▸ **ASSIGNMENT**
Every line with "speci" in it must be copied from the data.

▸ **DATA RECORDS**
######
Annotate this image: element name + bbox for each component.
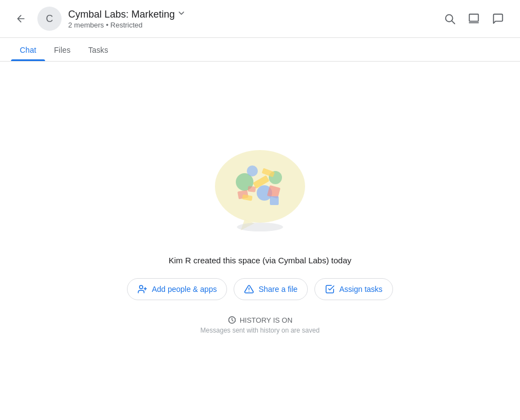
- svg-point-17: [140, 285, 143, 289]
- history-icon: [228, 316, 236, 324]
- header: C Cymbal Labs: Marketing 2 members • Res…: [0, 0, 520, 38]
- svg-point-8: [247, 165, 258, 176]
- fullscreen-button[interactable]: [463, 8, 485, 30]
- space-avatar: C: [37, 7, 62, 31]
- svg-point-16: [237, 223, 283, 231]
- space-dropdown-button[interactable]: [177, 9, 186, 20]
- add-person-icon: [137, 284, 147, 294]
- history-sub: Messages sent with history on are saved: [201, 327, 320, 334]
- share-file-icon: [244, 284, 254, 294]
- search-button[interactable]: [439, 8, 461, 30]
- assign-task-icon: [325, 284, 335, 294]
- space-title: Cymbal Labs: Marketing: [68, 9, 175, 20]
- share-file-button[interactable]: Share a file: [234, 278, 308, 300]
- chat-panel-button[interactable]: [487, 8, 509, 30]
- svg-rect-14: [270, 196, 279, 205]
- chat-illustration: [205, 138, 315, 237]
- action-buttons: Add people & apps Share a file Assign ta…: [127, 278, 393, 300]
- tab-tasks[interactable]: Tasks: [79, 38, 117, 61]
- svg-line-1: [452, 21, 455, 24]
- tab-files[interactable]: Files: [45, 38, 79, 61]
- main-content: Kim R created this space (via Cymbal Lab…: [0, 62, 520, 411]
- svg-rect-2: [469, 14, 479, 21]
- tab-chat[interactable]: Chat: [11, 38, 45, 61]
- space-meta: 2 members • Restricted: [68, 21, 432, 29]
- tabs: Chat Files Tasks: [0, 38, 520, 62]
- created-text: Kim R created this space (via Cymbal Lab…: [169, 256, 352, 265]
- svg-rect-15: [248, 186, 256, 192]
- history-label: HISTORY IS ON: [240, 316, 292, 324]
- history-row: HISTORY IS ON: [228, 316, 292, 324]
- space-title-row: Cymbal Labs: Marketing: [68, 9, 432, 20]
- header-info: Cymbal Labs: Marketing 2 members • Restr…: [68, 9, 432, 29]
- header-actions: [439, 8, 509, 30]
- history-section: HISTORY IS ON Messages sent with history…: [201, 316, 320, 334]
- add-people-button[interactable]: Add people & apps: [127, 278, 227, 300]
- back-button[interactable]: [11, 9, 31, 29]
- assign-tasks-button[interactable]: Assign tasks: [314, 278, 393, 300]
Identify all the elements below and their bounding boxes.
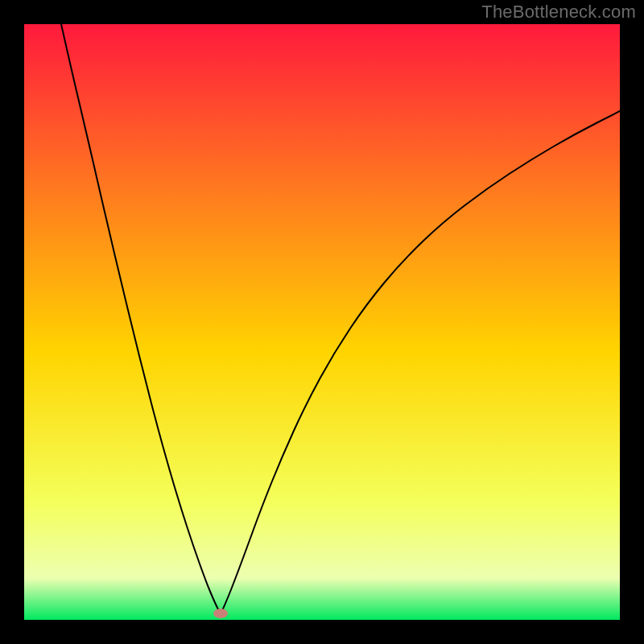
plot-area [24,24,620,620]
minimum-marker [213,609,228,618]
watermark-label: TheBottleneck.com [481,2,636,23]
gradient-background [24,24,620,620]
chart-frame: TheBottleneck.com [0,0,644,644]
chart-svg [24,24,620,620]
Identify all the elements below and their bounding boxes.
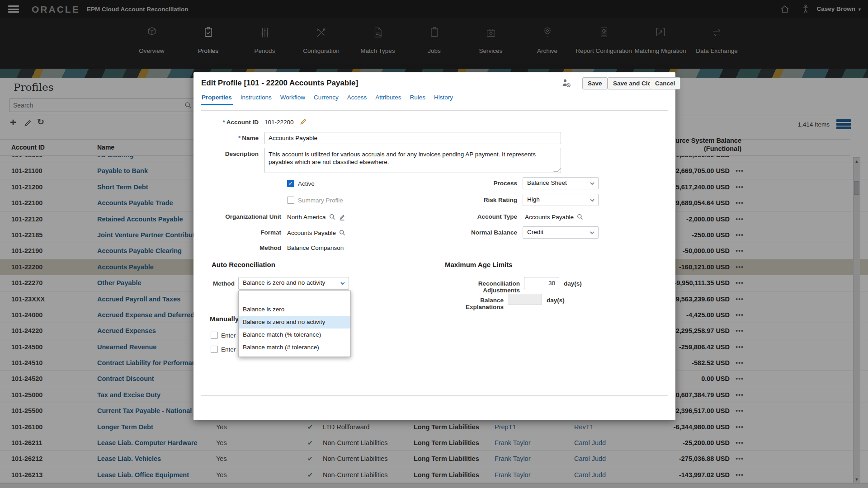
tab-currency[interactable]: Currency	[313, 92, 340, 105]
summary-profile-label: Summary Profile	[298, 197, 343, 204]
account-id-label: *Account ID	[204, 119, 259, 126]
magnifier-icon[interactable]	[329, 213, 336, 221]
properties-form: *Account ID 101-22200 *Name Description …	[201, 110, 668, 396]
risk-rating-select[interactable]: High	[523, 194, 599, 206]
tab-rules[interactable]: Rules	[409, 92, 426, 105]
auto-rec-method-label: Method	[213, 280, 234, 287]
enter-checkbox-1[interactable]	[211, 332, 218, 339]
format-label: Format	[204, 229, 281, 236]
dropdown-option[interactable]: Balance is zero	[239, 303, 350, 316]
risk-rating-value: High	[527, 196, 540, 203]
chevron-down-icon	[590, 181, 595, 186]
bal-explanations-unit: day(s)	[547, 297, 565, 304]
edit-pencil-icon[interactable]	[300, 118, 307, 125]
header-divider	[577, 76, 577, 90]
application-window: ORACLE EPM Cloud Account Reconciliation …	[0, 0, 868, 488]
bal-explanations-input[interactable]	[508, 294, 542, 305]
save-button[interactable]: Save	[582, 77, 608, 89]
auto-reconciliation-heading: Auto Reconciliation	[212, 261, 275, 268]
dropdown-option[interactable]: Balance is zero and no activity	[239, 316, 350, 328]
process-value: Balance Sheet	[527, 179, 567, 186]
edit-profile-dialog: Edit Profile [101 - 22200 Accounts Payab…	[193, 72, 675, 420]
magnifier-icon[interactable]	[339, 229, 346, 236]
dropdown-option[interactable]: Balance match (# tolerance)	[239, 341, 350, 354]
chevron-down-icon	[340, 281, 345, 286]
cancel-button[interactable]: Cancel	[650, 77, 680, 89]
account-type-label: Account Type	[440, 213, 517, 220]
format-value: Accounts Payable	[287, 229, 346, 236]
rec-adjustments-input[interactable]	[524, 277, 559, 289]
rec-adjustments-label: Reconciliation Adjustments	[448, 280, 520, 294]
auto-rec-method-select[interactable]: Balance is zero and no activity	[238, 277, 349, 290]
risk-rating-label: Risk Rating	[440, 197, 517, 203]
edit-pencil-underline-icon[interactable]	[339, 213, 346, 221]
dialog-title: Edit Profile [101 - 22200 Accounts Payab…	[201, 79, 358, 88]
name-label: *Name	[204, 135, 259, 141]
active-checkbox[interactable]: ✓	[287, 180, 294, 187]
method-value: Balance Comparison	[287, 244, 344, 251]
tab-attributes[interactable]: Attributes	[374, 92, 402, 105]
org-unit-value: North America	[287, 213, 346, 221]
user-block-icon[interactable]	[561, 77, 572, 89]
max-age-limits-heading: Maximum Age Limits	[445, 261, 512, 268]
enter-checkbox-2[interactable]	[211, 346, 218, 353]
chevron-down-icon	[590, 197, 595, 203]
normal-balance-label: Normal Balance	[440, 229, 517, 236]
method-label: Method	[204, 244, 281, 251]
magnifier-icon[interactable]	[576, 213, 584, 221]
process-select[interactable]: Balance Sheet	[523, 177, 599, 189]
account-type-value: Accounts Payable	[525, 213, 584, 221]
manually-section-heading: Manually	[210, 315, 239, 323]
process-label: Process	[440, 180, 517, 187]
tab-access[interactable]: Access	[346, 92, 368, 105]
tab-properties[interactable]: Properties	[201, 92, 233, 105]
chevron-down-icon	[590, 230, 595, 235]
auto-rec-method-value: Balance is zero and no activity	[243, 279, 325, 286]
normal-balance-select[interactable]: Credit	[523, 226, 599, 239]
method-dropdown-list: Balance is zeroBalance is zero and no ac…	[238, 291, 351, 357]
bal-explanations-label: Balance Explanations	[445, 297, 504, 310]
description-label: Description	[204, 150, 259, 157]
description-textarea[interactable]	[264, 148, 561, 173]
dialog-tabs: PropertiesInstructionsWorkflowCurrencyAc…	[201, 92, 461, 105]
tab-workflow[interactable]: Workflow	[279, 92, 306, 105]
dropdown-option-blank[interactable]	[239, 291, 350, 303]
name-input[interactable]	[264, 132, 561, 144]
rec-adjustments-unit: day(s)	[564, 280, 582, 287]
summary-profile-checkbox[interactable]	[287, 197, 294, 204]
org-unit-label: Organizational Unit	[204, 213, 281, 220]
normal-balance-value: Credit	[527, 229, 543, 235]
dropdown-option[interactable]: Balance match (% tolerance)	[239, 328, 350, 341]
account-id-value: 101-22200	[264, 119, 294, 126]
active-label: Active	[298, 180, 315, 187]
tab-history[interactable]: History	[433, 92, 454, 105]
tab-instructions[interactable]: Instructions	[240, 92, 273, 105]
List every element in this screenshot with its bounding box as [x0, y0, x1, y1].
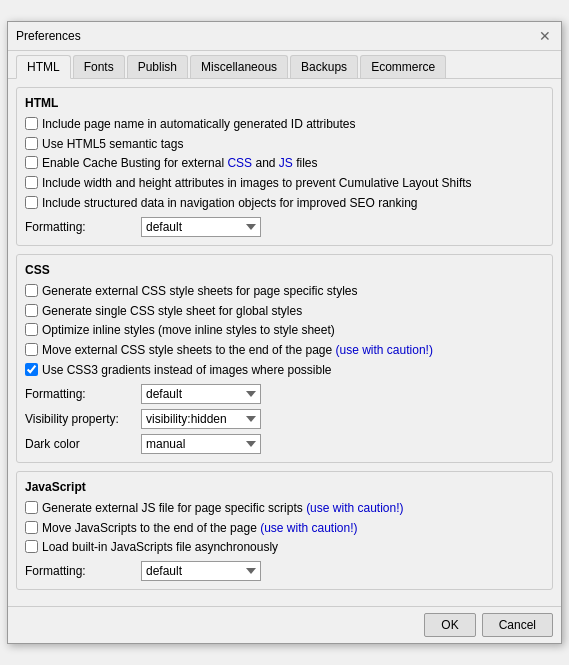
css-checkbox-label-4: Use CSS3 gradients instead of images whe… [42, 362, 332, 379]
css-section-title: CSS [25, 263, 544, 277]
css-checkbox-4[interactable] [25, 363, 38, 376]
js-section: JavaScript Generate external JS file for… [16, 471, 553, 590]
css-checkbox-1[interactable] [25, 304, 38, 317]
css-checkbox-row-0: Generate external CSS style sheets for p… [25, 283, 544, 300]
tab-miscellaneous[interactable]: Miscellaneous [190, 55, 288, 78]
html-checkbox-label-4: Include structured data in navigation ob… [42, 195, 418, 212]
css-visibility-label: Visibility property: [25, 412, 135, 426]
js-formatting-row: Formatting: default compact expanded [25, 561, 544, 581]
js-checkbox-row-2: Load built-in JavaScripts file asynchron… [25, 539, 544, 556]
js-checkbox-1[interactable] [25, 521, 38, 534]
tab-ecommerce[interactable]: Ecommerce [360, 55, 446, 78]
html-section: HTML Include page name in automatically … [16, 87, 553, 246]
js-formatting-label: Formatting: [25, 564, 135, 578]
tabs-bar: HTML Fonts Publish Miscellaneous Backups… [8, 51, 561, 79]
html-checkbox-3[interactable] [25, 176, 38, 189]
css-formatting-label: Formatting: [25, 387, 135, 401]
html-checkbox-label-0: Include page name in automatically gener… [42, 116, 356, 133]
css-visibility-row: Visibility property: visibility:hidden d… [25, 409, 544, 429]
titlebar: Preferences ✕ [8, 22, 561, 51]
css-section: CSS Generate external CSS style sheets f… [16, 254, 553, 463]
footer: OK Cancel [8, 606, 561, 643]
tab-content: HTML Include page name in automatically … [8, 79, 561, 606]
html-checkbox-row-3: Include width and height attributes in i… [25, 175, 544, 192]
css-formatting-row: Formatting: default compact expanded [25, 384, 544, 404]
tab-html[interactable]: HTML [16, 55, 71, 79]
js-checkbox-row-1: Move JavaScripts to the end of the page … [25, 520, 544, 537]
css-formatting-select[interactable]: default compact expanded [141, 384, 261, 404]
html-checkbox-0[interactable] [25, 117, 38, 130]
html-checkbox-row-2: Enable Cache Busting for external CSS an… [25, 155, 544, 172]
css-darkcolor-select[interactable]: manual auto dark light [141, 434, 261, 454]
js-section-title: JavaScript [25, 480, 544, 494]
html-section-title: HTML [25, 96, 544, 110]
html-checkbox-label-3: Include width and height attributes in i… [42, 175, 472, 192]
cancel-button[interactable]: Cancel [482, 613, 553, 637]
html-formatting-select[interactable]: default compact expanded [141, 217, 261, 237]
html-formatting-label: Formatting: [25, 220, 135, 234]
html-checkbox-row-0: Include page name in automatically gener… [25, 116, 544, 133]
js-checkbox-2[interactable] [25, 540, 38, 553]
js-formatting-select[interactable]: default compact expanded [141, 561, 261, 581]
js-checkbox-label-1: Move JavaScripts to the end of the page … [42, 520, 358, 537]
html-checkbox-label-2: Enable Cache Busting for external CSS an… [42, 155, 318, 172]
css-darkcolor-label: Dark color [25, 437, 135, 451]
js-checkbox-0[interactable] [25, 501, 38, 514]
html-checkbox-2[interactable] [25, 156, 38, 169]
preferences-dialog: Preferences ✕ HTML Fonts Publish Miscell… [7, 21, 562, 644]
tab-publish[interactable]: Publish [127, 55, 188, 78]
css-checkbox-row-1: Generate single CSS style sheet for glob… [25, 303, 544, 320]
css-darkcolor-row: Dark color manual auto dark light [25, 434, 544, 454]
js-checkbox-label-2: Load built-in JavaScripts file asynchron… [42, 539, 278, 556]
tab-fonts[interactable]: Fonts [73, 55, 125, 78]
css-visibility-select[interactable]: visibility:hidden display:none [141, 409, 261, 429]
css-checkbox-3[interactable] [25, 343, 38, 356]
js-checkbox-label-0: Generate external JS file for page speci… [42, 500, 404, 517]
html-checkbox-row-4: Include structured data in navigation ob… [25, 195, 544, 212]
close-button[interactable]: ✕ [537, 28, 553, 44]
ok-button[interactable]: OK [424, 613, 475, 637]
js-checkbox-row-0: Generate external JS file for page speci… [25, 500, 544, 517]
css-checkbox-0[interactable] [25, 284, 38, 297]
css-checkbox-row-3: Move external CSS style sheets to the en… [25, 342, 544, 359]
html-formatting-row: Formatting: default compact expanded [25, 217, 544, 237]
html-checkbox-row-1: Use HTML5 semantic tags [25, 136, 544, 153]
css-checkbox-row-2: Optimize inline styles (move inline styl… [25, 322, 544, 339]
css-checkbox-label-0: Generate external CSS style sheets for p… [42, 283, 358, 300]
html-checkbox-4[interactable] [25, 196, 38, 209]
css-checkbox-2[interactable] [25, 323, 38, 336]
css-checkbox-row-4: Use CSS3 gradients instead of images whe… [25, 362, 544, 379]
css-checkbox-label-2: Optimize inline styles (move inline styl… [42, 322, 335, 339]
tab-backups[interactable]: Backups [290, 55, 358, 78]
css-checkbox-label-1: Generate single CSS style sheet for glob… [42, 303, 302, 320]
html-checkbox-1[interactable] [25, 137, 38, 150]
html-checkbox-label-1: Use HTML5 semantic tags [42, 136, 183, 153]
css-checkbox-label-3: Move external CSS style sheets to the en… [42, 342, 433, 359]
dialog-title: Preferences [16, 29, 81, 43]
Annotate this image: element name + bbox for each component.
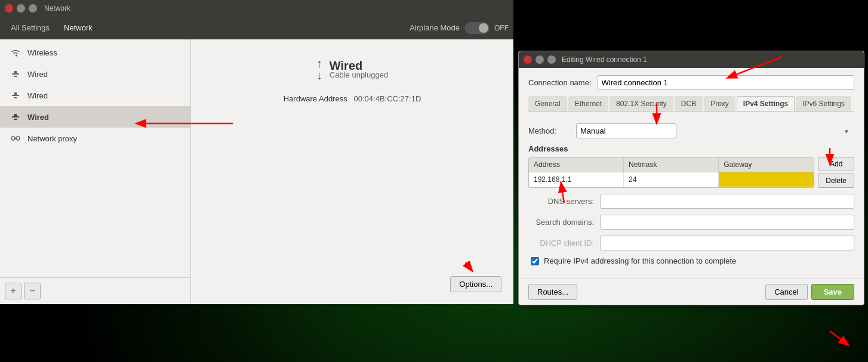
######
▸ **EXERCISE RESULT**
js-checkbox-label-0: Generate external JS file for page speci… [42, 500, 404, 517]
js-checkbox-row-0: Generate external JS file for page speci… [25, 500, 544, 517]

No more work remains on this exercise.